The particular crisis Sood used to illustrate how Nestlé reacts to problems involved accusations of slave labour being used in West African coffee plantations. It showed the importance of establishing networks inside and outside the company. “If we hadn’t been in touch with the NGOs and labour unions who have been critical of us we wouldn’t have understood the problem.”


“About three years ago there were stories alleging that cocoa was produced by child or forced labour, especially in Ivory Coast,” she said. There was a need to work with the rest of the industry. “This was potentially such a major issue that we decided we would have to work together.” Nestlé arranged meetings with its major critics, like the International Labour Organisations, and gathered information on the accusations being made. “How do you manage an issue when you don’t know what’s going on?,” she said.


But Nestlé’s issues management structure did not cover handling the media. Media inquiries were referred to the relevant trade association.


“The facts are never king”


Sood echoed other speakers’ stress on perception. “The facts are never king,” she said, citing news reports which had knocked down the slavery story. “Perception is the ruler.”


Paul Rylott, chairman of the Agricultural Biotechnology Council, stressed the need to “dampen down a story before it’s got legs”. His organisation is a grouping of the big biotechnology companies and aims to counter anti-GM campaigns. It had appeared to consumers that the biotechnology industry was hiding behind the government, he said. “They wanted to see people from the industry standing up and defending the technology.”


The industry had formed the ABC to campaign on a single platform. “We all jumped in one canoe and paddled in the same direction,” he said. “We had to smarten up our act in terms of smart rebuttal of misinformation.”


Rylott, who is the head of bioscience at Bayer CropScience UK, is used to protestors with a range of motives. “Some people just don’t like us because we’re a big company,” he said. They follow him around. As it to prove his point, one appeared during the conference lunchbreak and threw a cake at him.


Chris Lamb of the Meat and Livestock Commission explained how the industry had responded to BSE, called “Britain’s most costly peacetime catastrophe.” The first stage of response was purely defensive, involving simple things like setting up a system for handling telephone calls. “The key thing was to draw the industry together,” he said. The MLC encouraged other parts of the industry to use its press releases and position statements, so as to give a coherent message.

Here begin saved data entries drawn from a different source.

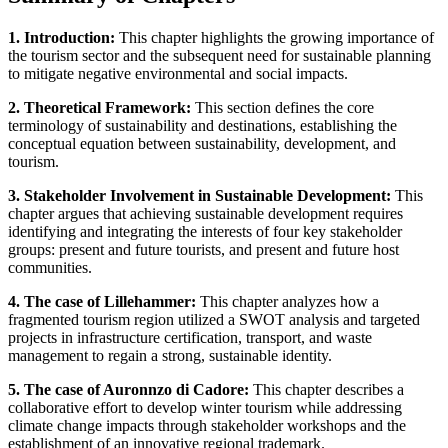
1. Introduction:
This chapter highlights the growing importance of
the tourism sector and the subsequent need for sustainable planning
to mitigate negative environmental and social impacts.
2. Theoretical Framework:
This section defines the core
terminology of sustainability and destinations, establishing the
conceptual equation between sustainability, development, and
tourism.
3. Stakeholder Involvement in Sustainable Development:
This
chapter argues that achieving sustainable development requires
identifying and integrating the interests of four key stakeholder
groups: present and future tourists, and present and future host
communities.
4. The case of Lillehammer:
This chapter analyzes how a
fragmented tourism region utilized a SWOT analysis and targeted
projects in infrastructure certification, transport, and waste
management to regain a strong, sustainable identity.
5. The case of Auronnzo di Cadore:
This chapter describes a
collaborative effort to develop winter tourism while addressing
climate change impacts through stakeholder workshops and the
establishment of an innovative regional trademark.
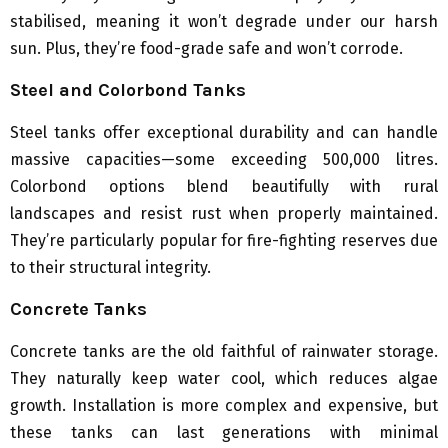
stabilised, meaning it won’t degrade under our harsh
sun. Plus, they’re food-grade safe and won’t corrode.
Steel and Colorbond Tanks
Steel tanks offer exceptional durability and can handle
massive capacities—some exceeding 500,000 litres.
Colorbond options blend beautifully with rural
landscapes and resist rust when properly maintained.
They’re particularly popular for fire-fighting reserves due
to their structural integrity.
Concrete Tanks
Concrete tanks are the old faithful of rainwater storage.
They naturally keep water cool, which reduces algae
growth. Installation is more complex and expensive, but
these tanks can last generations with minimal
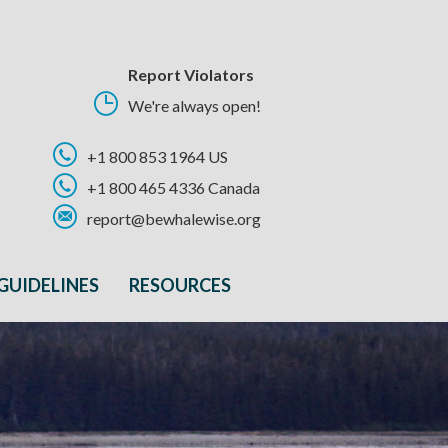
Report Violators
We're always open!
+1 800 853 1964 US
+1 800 465 4336 Canada
report@bewhalewise.org
GUIDELINES
RESOURCES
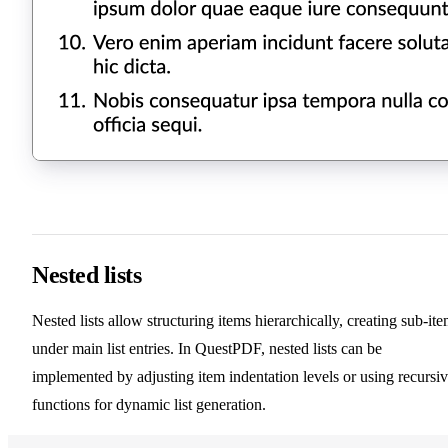
Nested lists
Nested lists allow structuring items hierarchically, creating sub-it
under main list entries. In QuestPDF, nested lists can be
implemented by adjusting item indentation levels or using recursi
functions for dynamic list generation.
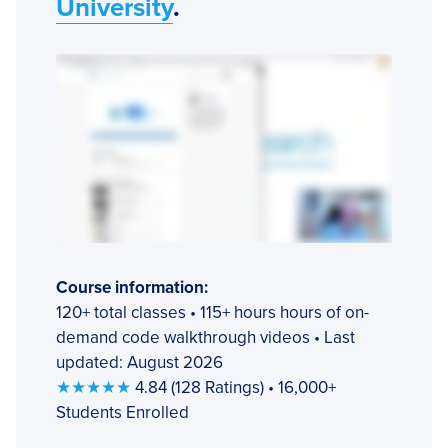
University
.
Course information:
120+ total classes • 115+ hours hours of on-
demand code walkthrough videos • Last
updated: August 2026
★★★★★
4.84 (128 Ratings) • 16,000+
Students Enrolled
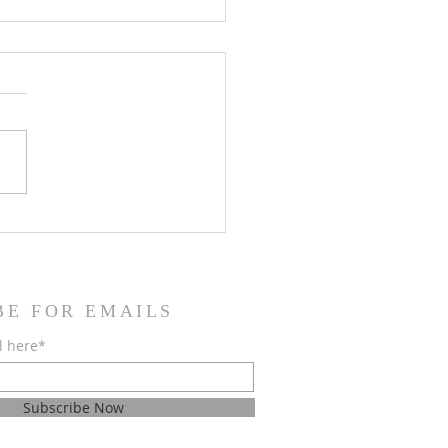
jest roditeljima krizmanika
opričesnika
BE FOR EMAILS
l here*
Subscribe Now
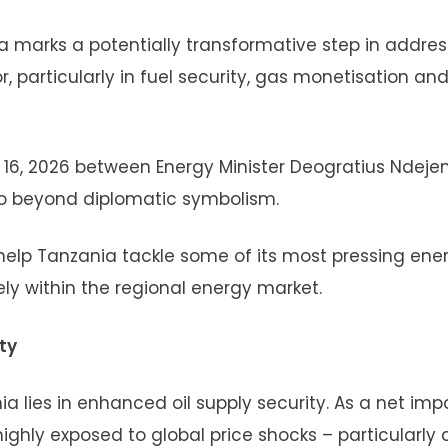
 marks a potentially transformative step in addres
, particularly in fuel security, gas monetisation an
h 16, 2026 between Energy Minister Deogratius Ndeje
 beyond diplomatic symbolism.
 help Tanzania tackle some of its most pressing ene
ely within the regional energy market.
ty
 lies in enhanced oil supply security. As a net impo
ghly exposed to global price shocks – particularly 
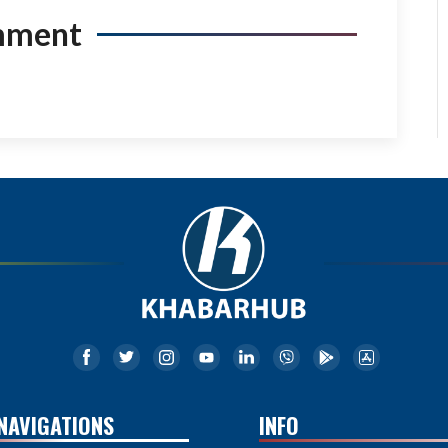
mment
NAVIGATIONS
INFO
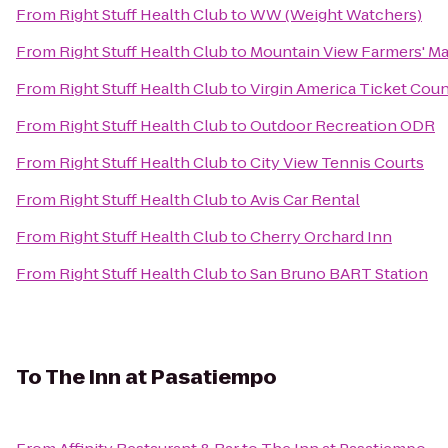
From
Right Stuff Health Club
to
WW (Weight Watchers)
From
Right Stuff Health Club
to
Mountain View Farmers' Ma
From
Right Stuff Health Club
to
Virgin America Ticket Cou
From
Right Stuff Health Club
to
Outdoor Recreation ODR
From
Right Stuff Health Club
to
City View Tennis Courts
From
Right Stuff Health Club
to
Avis Car Rental
From
Right Stuff Health Club
to
Cherry Orchard Inn
From
Right Stuff Health Club
to
San Bruno BART Station
To
The Inn at Pasatiempo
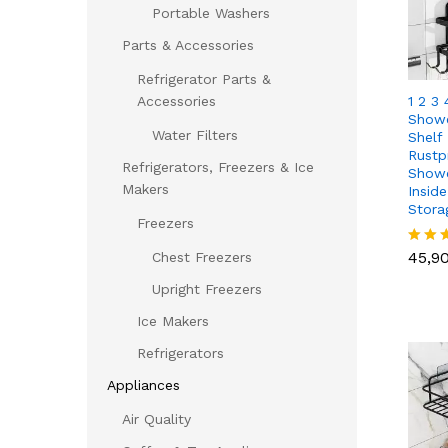
Portable Washers
Parts & Accessories
Refrigerator Parts &
1 2 3
Accessories
Showe
Water Filters
Shelf 
Rustp
Refrigerators, Freezers & Ice
Showe
Makers
Insid
Stora
Freezers
45,9
45,9
Chest Freezers
Rated
5.00
Upright Freezers
out of
Ice Makers
Refrigerators
Appliances
Air Quality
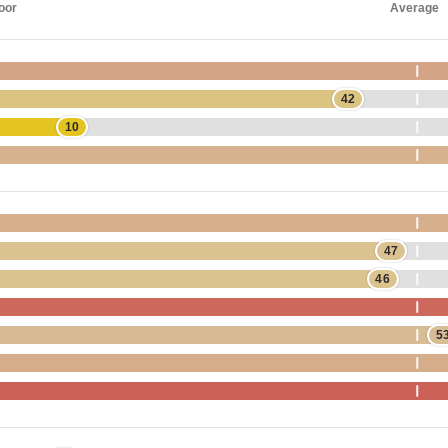
oor
Average
42
10
47
46
5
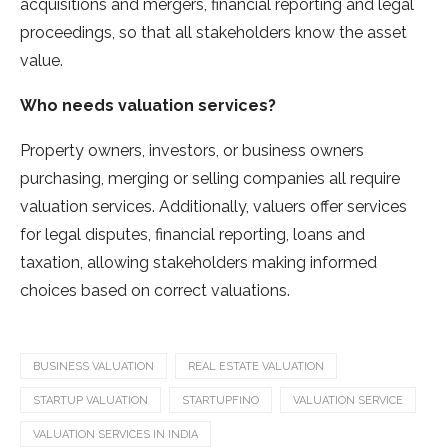
acquisitions and mergers, financial reporting and legal
proceedings, so that all stakeholders know the asset
value.
Who needs valuation services?
Property owners, investors, or business owners
purchasing, merging or selling companies all require
valuation services. Additionally, valuers offer services
for legal disputes, financial reporting, loans and
taxation, allowing stakeholders making informed
choices based on correct valuations.
BUSINESS VALUATION
REAL ESTATE VALUATION
STARTUP VALUATION
STARTUPFINO
VALUATION SERVICE
VALUATION SERVICES IN INDIA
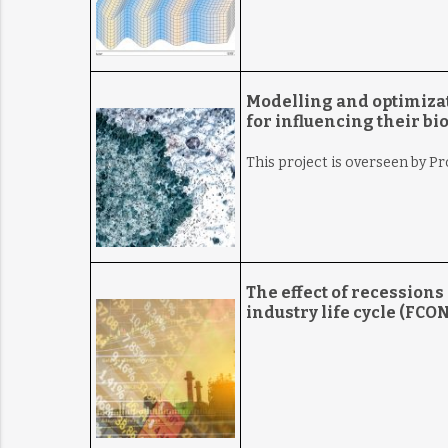
Modelling and optimizat
for influencing their bi
This project is overseen by P
The effect of recession
industry life cycle (FCO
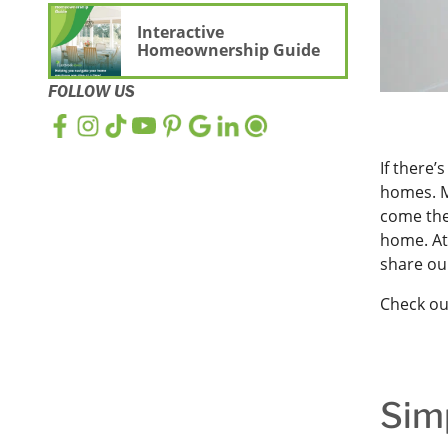
Interactive
Homeownership Guide
FOLLOW US
If there’
homes. M
come th
home. A
share our
Check ou
Sim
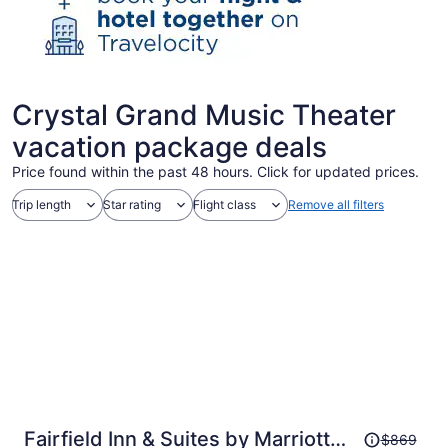
Crystal Grand Music Theater
vacation package deals
Price found within the past 48 hours. Click for updated prices.
Trip length
Star rating
Flight class
Remove all filters
Price
Fairfield Inn & Suites by Marriott
$869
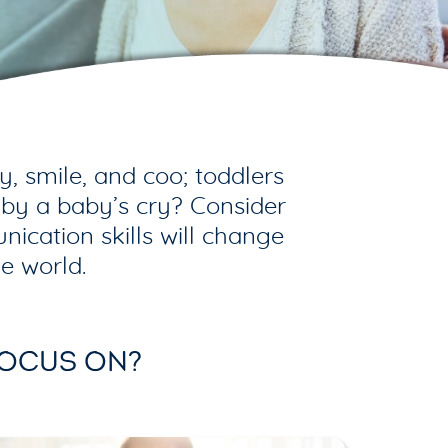
 smile, and coo; toddlers
 by a baby’s cry? Consider
ication skills will change
e world.
FOCUS ON?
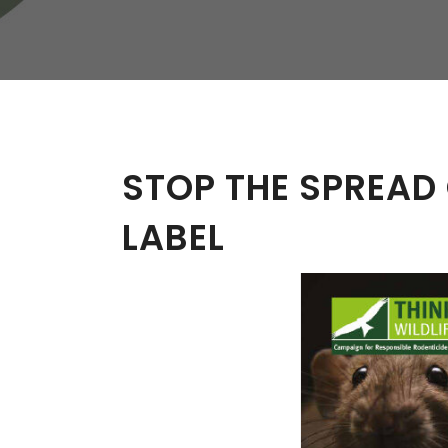
W
Regulatory
Training & Certification
Report A Stewardship
Concern
STOP THE SPREAD
LABEL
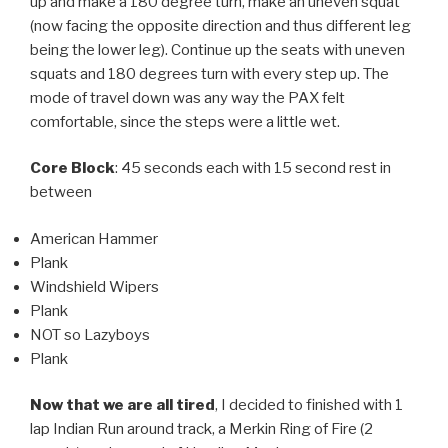
up and make a 180 degree turn, make an uneven squat
(now facing the opposite direction and thus different leg
being the lower leg). Continue up the seats with uneven
squats and 180 degrees turn with every step up. The
mode of travel down was any way the PAX felt
comfortable, since the steps were a little wet.
Core Block
: 45 seconds each with 15 second rest in
between
American Hammer
Plank
Windshield Wipers
Plank
NOT so Lazyboys
Plank
Now that we are all tired
, I decided to finished with 1
lap Indian Run around track, a Merkin Ring of Fire (2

After an initial sharp fall, consumption recovered quickly, reaching a pre-BSE level by 1999. “Basically the consumer loves beef and wanted to be given permission to continue to buy it,” he said.


The short-lived nature of the salmon scare showed how consumers could make logical decisions. “They can sort out fact from hysteria,” he said.


There was a tendency, in the early stages of a crisis, to think you can handle it on your own, Lamb said. Nobody from the US had asked the MLC how to deal with BSE. “It’s later on that people ask for help.” Japan had looked for advice. “I’ve lost count of the number of people who’ve come over to ask us what we did,” he said.